Remembering Ancestors

By Paul VanRaden

©2025

 

Topics:

         Displaying ancestors in a pedigree

         Ancestry origins from pedigree

         Ancestry regions from DNA

         Finding DNA matches for relatives

         Predicting traits

         Data sources

         Relationships, inbreeding, and heterosis

         Conclusions

         References

 

Displaying ancestors in a pedigree

At USDA we wrote programs to display ancestor information from a database onto a screen beginning in 1993. Most pedigree displays become very wide with many generations and then leave much empty space at the left for the recent generations. The display style we invented lists standard data fields such as birth date in one long column together. After those fields, each generation indents only a few spaces more than the last, greatly reducing the width and giving a vertical pedigree with one ancestor per row that can be easily emailed or printed on standard paper. I used those ideas for my own pedigree below. This style could be programmed to provide the same report for any pedigree by pulling data from a database or an export file, but I had to type this one by hand:

         VanRaden Pedigree

 

Ancestry origins from pedigree

People have wanted to know where their ancestors lived, how long they lived, and stories about them since Biblical times. Often, historians recorded only the all-male path from father to grandfather to great grandfather, etc., or from father to son to grandson, etc. because family names, property, and power were often inherited that way, such as with kings. Many people even worship a father and a son but not a mother or a daughter. But in this last century, females may own property, hold power, have equal rights such as to vote, and deserve their history (herstory) told also. Hallelujah!
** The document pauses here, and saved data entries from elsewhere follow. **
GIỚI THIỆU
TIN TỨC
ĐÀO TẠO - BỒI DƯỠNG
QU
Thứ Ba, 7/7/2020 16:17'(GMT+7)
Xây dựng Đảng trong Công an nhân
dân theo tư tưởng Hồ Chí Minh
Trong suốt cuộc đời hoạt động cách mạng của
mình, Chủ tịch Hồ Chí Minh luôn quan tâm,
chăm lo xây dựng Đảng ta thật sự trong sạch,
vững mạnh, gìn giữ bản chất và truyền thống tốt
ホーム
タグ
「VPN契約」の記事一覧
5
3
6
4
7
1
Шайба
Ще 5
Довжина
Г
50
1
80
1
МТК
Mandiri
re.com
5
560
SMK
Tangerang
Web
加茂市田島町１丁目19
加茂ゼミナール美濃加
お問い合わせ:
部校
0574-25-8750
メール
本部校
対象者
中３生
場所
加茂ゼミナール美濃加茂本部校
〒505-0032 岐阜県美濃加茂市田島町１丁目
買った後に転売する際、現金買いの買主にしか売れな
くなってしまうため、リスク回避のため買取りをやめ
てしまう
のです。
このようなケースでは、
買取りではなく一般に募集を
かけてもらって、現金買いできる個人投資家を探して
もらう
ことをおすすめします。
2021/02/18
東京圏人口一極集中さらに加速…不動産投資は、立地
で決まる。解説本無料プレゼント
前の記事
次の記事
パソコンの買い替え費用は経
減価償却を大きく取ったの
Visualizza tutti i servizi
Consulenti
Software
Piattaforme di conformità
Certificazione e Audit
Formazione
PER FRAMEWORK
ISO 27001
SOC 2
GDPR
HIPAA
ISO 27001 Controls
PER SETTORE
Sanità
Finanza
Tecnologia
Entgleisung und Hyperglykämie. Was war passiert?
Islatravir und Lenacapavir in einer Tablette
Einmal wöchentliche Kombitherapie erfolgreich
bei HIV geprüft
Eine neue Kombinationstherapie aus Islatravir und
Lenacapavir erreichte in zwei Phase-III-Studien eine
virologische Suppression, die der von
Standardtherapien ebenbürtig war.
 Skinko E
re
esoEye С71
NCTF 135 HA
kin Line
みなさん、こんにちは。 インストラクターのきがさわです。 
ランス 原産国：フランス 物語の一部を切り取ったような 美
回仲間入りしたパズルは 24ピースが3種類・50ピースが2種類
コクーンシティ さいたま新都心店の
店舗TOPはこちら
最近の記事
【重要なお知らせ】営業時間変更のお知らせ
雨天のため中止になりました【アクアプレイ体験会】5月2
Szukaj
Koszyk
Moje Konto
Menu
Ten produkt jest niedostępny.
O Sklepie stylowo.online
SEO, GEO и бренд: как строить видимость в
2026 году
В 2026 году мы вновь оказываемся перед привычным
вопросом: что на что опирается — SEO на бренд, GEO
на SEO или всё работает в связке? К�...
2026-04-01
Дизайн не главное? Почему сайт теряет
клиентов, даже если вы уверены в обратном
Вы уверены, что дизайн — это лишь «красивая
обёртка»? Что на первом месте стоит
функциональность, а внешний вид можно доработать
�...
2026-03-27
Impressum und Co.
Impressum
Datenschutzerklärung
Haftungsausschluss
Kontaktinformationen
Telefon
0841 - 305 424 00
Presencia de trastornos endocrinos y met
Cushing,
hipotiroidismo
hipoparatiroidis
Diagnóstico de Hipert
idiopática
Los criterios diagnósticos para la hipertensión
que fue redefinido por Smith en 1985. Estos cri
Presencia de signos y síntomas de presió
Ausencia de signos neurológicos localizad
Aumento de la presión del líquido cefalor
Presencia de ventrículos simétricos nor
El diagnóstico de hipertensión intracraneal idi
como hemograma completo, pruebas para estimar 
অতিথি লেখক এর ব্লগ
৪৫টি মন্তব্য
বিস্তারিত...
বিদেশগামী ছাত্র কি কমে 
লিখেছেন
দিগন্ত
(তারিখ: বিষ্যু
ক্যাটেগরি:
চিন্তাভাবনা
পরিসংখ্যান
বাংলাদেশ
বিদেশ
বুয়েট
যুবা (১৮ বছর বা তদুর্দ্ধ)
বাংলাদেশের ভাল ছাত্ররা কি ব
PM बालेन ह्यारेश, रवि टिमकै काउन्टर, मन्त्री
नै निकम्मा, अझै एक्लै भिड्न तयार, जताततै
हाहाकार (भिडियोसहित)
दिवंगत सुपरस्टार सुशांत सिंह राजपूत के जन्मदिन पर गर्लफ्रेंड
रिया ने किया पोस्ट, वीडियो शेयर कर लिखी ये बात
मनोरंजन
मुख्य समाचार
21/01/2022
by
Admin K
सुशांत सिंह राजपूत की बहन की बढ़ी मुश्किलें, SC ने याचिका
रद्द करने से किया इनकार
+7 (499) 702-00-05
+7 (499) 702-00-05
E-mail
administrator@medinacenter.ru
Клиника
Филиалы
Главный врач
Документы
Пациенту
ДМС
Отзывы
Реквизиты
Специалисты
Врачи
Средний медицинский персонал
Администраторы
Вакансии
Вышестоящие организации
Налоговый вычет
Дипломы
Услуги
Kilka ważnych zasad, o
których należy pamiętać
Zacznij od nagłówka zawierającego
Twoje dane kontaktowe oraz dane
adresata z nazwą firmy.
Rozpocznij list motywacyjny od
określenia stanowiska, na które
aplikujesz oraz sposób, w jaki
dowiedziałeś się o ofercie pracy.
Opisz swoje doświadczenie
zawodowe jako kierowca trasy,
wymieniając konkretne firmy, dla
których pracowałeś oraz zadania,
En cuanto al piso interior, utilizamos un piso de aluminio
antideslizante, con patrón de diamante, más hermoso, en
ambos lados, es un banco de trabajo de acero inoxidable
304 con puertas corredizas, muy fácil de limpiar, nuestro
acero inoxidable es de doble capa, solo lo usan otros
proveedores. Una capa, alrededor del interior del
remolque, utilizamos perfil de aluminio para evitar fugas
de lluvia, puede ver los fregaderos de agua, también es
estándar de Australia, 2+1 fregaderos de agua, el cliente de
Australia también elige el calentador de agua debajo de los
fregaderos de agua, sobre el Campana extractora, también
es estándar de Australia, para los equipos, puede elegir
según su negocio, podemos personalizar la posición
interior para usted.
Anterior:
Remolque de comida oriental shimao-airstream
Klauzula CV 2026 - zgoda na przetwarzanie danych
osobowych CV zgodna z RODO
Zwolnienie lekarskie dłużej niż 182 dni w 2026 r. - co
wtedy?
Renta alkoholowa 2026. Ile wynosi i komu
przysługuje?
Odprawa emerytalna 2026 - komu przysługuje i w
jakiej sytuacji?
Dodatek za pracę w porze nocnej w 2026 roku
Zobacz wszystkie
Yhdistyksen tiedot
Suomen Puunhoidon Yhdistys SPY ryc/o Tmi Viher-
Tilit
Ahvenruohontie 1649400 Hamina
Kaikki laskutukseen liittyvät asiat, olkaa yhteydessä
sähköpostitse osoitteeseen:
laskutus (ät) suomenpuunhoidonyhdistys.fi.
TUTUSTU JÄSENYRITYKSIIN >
My nieces Hillary King and Andrea Sabaka found or stored about 230 of my ancestors in a commercial database (ancestry.com) and added many pictures and stories about their lives. We Americans had forgotten much of this history, but our German cousins wrote a 100-page book about our VanRaden ancestors and those families. Then I transferred the key fields into the pedigree document above and used that to trace where our family’s DNA is from. My sister Judy Winship thought of giving each generation a different color to help see the connections. Humans will never get pedigrees as deep and accurate as cattle because farmers gave cattle a 100-year head start and because cattle generations take only 2-5 instead of 20-40 years.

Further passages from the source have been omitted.